- **Assigned task**
Each line of the data holding "radio" should be found and copied.

- **Listed entries**
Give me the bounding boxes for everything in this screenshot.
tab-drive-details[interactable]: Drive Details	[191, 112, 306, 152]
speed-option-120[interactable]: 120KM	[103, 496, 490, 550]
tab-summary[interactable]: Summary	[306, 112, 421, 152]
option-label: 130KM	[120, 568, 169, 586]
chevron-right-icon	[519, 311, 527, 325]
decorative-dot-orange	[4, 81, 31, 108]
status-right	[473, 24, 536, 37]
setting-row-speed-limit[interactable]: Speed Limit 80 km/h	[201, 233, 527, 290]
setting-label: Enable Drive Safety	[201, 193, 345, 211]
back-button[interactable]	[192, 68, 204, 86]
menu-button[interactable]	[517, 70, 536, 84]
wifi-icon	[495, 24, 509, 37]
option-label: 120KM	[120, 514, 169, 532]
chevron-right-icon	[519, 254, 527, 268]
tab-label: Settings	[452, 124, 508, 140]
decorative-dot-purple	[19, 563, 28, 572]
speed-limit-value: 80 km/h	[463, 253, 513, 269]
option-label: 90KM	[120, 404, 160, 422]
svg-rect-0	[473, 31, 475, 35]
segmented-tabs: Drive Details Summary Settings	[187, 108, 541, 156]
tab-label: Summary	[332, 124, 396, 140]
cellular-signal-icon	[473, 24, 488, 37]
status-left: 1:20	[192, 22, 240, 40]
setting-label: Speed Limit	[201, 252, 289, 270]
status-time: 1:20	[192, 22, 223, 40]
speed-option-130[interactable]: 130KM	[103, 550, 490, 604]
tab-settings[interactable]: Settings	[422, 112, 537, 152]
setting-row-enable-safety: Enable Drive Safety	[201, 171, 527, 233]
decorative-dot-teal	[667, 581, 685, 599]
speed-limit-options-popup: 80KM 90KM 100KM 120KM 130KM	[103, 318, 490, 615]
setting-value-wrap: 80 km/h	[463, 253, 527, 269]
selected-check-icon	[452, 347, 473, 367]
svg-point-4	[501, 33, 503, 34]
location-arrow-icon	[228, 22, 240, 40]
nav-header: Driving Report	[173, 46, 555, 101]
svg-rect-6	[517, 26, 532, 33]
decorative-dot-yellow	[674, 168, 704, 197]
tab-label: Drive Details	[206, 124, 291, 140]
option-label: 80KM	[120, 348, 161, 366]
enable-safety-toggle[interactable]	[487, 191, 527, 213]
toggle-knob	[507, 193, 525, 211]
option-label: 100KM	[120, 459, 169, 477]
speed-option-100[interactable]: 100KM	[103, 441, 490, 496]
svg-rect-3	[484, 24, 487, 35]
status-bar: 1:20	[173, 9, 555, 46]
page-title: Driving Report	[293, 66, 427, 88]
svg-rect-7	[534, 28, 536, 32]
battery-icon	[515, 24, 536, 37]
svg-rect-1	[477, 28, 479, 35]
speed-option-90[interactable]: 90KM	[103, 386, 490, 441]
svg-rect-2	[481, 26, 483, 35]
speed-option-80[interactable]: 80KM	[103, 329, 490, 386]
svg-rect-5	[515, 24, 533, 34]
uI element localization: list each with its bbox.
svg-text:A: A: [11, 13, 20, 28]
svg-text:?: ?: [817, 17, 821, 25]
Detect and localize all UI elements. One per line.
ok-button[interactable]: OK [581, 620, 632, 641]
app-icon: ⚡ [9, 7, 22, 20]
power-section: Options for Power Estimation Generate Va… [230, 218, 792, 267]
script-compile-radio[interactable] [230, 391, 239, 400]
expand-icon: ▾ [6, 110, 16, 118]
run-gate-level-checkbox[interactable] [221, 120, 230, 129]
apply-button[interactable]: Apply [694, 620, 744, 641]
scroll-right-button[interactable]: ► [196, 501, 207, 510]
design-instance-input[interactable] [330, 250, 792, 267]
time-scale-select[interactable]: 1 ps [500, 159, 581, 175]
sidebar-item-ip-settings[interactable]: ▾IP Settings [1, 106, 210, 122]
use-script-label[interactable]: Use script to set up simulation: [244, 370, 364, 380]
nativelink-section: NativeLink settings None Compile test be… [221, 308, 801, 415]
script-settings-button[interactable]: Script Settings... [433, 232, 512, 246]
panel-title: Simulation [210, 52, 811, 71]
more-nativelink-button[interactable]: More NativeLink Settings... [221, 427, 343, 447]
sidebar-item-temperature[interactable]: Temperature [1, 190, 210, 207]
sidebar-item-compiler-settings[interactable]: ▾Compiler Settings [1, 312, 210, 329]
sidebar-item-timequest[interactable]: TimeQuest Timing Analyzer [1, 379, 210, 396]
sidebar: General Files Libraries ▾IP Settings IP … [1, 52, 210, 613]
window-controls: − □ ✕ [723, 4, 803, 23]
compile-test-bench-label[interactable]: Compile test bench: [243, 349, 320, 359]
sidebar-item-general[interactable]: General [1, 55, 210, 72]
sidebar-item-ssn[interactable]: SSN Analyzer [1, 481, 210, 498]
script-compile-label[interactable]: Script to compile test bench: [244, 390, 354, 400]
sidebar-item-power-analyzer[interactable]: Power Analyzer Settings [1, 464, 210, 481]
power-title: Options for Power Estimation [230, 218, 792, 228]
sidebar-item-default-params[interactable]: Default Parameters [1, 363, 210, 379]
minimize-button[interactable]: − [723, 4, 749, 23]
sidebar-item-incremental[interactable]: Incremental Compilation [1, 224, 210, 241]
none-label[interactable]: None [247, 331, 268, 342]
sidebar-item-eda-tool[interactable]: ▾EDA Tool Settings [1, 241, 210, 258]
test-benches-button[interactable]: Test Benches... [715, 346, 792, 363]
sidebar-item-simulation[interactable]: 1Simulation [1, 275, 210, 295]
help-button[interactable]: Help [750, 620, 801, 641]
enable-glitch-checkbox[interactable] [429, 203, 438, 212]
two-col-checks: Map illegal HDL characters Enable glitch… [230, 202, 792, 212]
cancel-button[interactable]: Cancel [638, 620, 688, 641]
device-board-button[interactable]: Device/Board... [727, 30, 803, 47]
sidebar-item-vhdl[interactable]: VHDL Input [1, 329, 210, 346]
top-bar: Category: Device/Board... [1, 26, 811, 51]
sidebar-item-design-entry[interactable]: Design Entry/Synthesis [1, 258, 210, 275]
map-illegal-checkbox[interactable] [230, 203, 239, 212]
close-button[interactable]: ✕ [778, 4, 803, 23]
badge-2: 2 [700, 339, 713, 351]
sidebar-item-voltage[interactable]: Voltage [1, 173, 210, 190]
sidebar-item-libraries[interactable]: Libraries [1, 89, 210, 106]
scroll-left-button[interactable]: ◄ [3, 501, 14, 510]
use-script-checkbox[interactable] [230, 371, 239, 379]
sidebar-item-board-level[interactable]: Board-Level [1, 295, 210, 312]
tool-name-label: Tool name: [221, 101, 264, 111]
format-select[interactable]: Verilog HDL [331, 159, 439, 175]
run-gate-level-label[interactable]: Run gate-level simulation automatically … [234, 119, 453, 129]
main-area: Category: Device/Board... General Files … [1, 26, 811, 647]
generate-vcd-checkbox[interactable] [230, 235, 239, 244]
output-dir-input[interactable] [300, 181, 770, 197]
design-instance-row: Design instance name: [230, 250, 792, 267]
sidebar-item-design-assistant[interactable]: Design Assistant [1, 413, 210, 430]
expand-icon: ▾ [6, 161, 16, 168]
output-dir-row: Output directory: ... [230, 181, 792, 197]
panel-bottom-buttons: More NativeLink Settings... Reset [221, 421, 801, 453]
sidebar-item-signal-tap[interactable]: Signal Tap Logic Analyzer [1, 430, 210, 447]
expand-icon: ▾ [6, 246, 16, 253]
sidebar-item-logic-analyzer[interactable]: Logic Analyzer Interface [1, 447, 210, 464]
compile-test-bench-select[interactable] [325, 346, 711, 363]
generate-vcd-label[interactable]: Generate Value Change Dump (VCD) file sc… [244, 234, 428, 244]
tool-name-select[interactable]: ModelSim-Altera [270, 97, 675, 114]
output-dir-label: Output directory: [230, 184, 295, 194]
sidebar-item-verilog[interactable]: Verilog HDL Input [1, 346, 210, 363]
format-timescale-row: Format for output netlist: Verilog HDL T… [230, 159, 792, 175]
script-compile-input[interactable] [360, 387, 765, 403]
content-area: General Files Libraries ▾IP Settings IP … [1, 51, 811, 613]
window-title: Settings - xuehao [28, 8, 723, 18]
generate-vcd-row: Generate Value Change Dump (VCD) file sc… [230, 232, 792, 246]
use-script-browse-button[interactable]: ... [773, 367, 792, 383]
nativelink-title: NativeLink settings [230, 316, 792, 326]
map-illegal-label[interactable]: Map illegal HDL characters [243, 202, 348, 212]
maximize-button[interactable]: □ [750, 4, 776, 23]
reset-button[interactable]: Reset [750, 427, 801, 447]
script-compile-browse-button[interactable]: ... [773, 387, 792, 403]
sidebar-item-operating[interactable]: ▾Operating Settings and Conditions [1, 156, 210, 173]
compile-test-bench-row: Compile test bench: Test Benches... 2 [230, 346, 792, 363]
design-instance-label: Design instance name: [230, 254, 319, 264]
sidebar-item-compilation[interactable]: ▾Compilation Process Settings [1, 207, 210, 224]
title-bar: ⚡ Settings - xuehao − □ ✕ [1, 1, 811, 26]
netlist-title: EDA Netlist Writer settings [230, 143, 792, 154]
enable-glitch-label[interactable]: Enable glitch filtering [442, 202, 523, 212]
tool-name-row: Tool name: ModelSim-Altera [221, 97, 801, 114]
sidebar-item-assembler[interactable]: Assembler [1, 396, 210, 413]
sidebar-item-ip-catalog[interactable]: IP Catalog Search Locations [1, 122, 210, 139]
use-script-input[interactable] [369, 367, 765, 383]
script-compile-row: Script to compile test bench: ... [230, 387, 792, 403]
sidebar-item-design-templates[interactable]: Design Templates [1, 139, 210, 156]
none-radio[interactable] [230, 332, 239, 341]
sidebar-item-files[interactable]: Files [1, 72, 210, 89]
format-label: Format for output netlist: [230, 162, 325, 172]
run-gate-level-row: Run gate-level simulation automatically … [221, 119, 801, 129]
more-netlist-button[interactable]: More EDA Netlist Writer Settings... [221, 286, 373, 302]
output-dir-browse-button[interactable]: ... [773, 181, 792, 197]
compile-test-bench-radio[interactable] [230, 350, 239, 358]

- **Your response**
script-compile-radio[interactable] [230, 391, 239, 400]
none-radio[interactable] [230, 332, 239, 341]
compile-test-bench-radio[interactable] [230, 350, 239, 358]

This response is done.